Whilst his face…An arresting face. Strong features, all flat planes and stark edges, lean cheeks. As for age—some years over thirty, she considered. A handsome man even if he was intimidating. Patience would not come easily to a man with that proud nose, that firm jaw. His mouth was uncompromisingly stern. His eyes fierce under well-marked brows. And his hair—dark, longer than she was used to seeing in the fashionable haunts of Bond Street, falling into disordered waves. Her fingers itched to touch it. He was nothing like the smooth, fashionable, London gentlemen with nothing in his thoughts but the cut of his coat and the polished shine of his boots. There was an energy about him—a spiritedness—that lit the room. And also a distinct law-lessness in him…His speculative appraisal of her face and figure, a caress in itself, made her shiver.
Marie-Claude forced another breath into her lungs. ‘Do you live here? In Old Wincomlee?’
‘Nearby.’
‘Then it is my good fortune that you had by chance ridden down to the bay. If you had not—’
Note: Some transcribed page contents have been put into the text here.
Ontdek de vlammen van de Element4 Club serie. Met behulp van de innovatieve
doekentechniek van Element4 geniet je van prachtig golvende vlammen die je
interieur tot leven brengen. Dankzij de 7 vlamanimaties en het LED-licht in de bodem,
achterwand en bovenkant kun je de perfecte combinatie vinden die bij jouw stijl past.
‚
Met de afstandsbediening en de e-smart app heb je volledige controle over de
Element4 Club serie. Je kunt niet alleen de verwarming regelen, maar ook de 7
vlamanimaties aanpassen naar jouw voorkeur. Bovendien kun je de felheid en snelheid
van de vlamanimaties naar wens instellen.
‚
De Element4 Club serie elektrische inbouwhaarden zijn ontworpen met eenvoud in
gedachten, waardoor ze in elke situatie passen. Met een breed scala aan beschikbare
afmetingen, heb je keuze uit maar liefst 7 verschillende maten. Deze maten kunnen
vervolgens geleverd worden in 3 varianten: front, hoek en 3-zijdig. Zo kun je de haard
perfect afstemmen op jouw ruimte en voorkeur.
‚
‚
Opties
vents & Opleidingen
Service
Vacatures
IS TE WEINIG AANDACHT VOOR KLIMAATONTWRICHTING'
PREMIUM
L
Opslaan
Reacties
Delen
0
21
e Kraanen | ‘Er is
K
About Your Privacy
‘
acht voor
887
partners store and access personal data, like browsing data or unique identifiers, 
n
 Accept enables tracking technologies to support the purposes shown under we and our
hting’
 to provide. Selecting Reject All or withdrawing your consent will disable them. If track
‘No…’ Zan broke in. ‘I think it is my good fortune.’
Zan stretched out his hand, palm up, not at all surprised when Marie-Claude instantly placed hers there. He lifted her slender fingers to his lips. Was this it? Was this the premonition, driving him with an urgency that he had not been able to cast aside, to be at the harbour at the exact time that she was in danger? He had been meant to save her. It had been meant that their paths should cross. Even when he had brought her to shore, the strange link had held fast, even when she was perfectly safe, so that he felt the need to carry her into the inn rather than leave her to her own devices. Was this desire to put her beyond all danger, to cherish her—was this driving force how it felt to fall in love?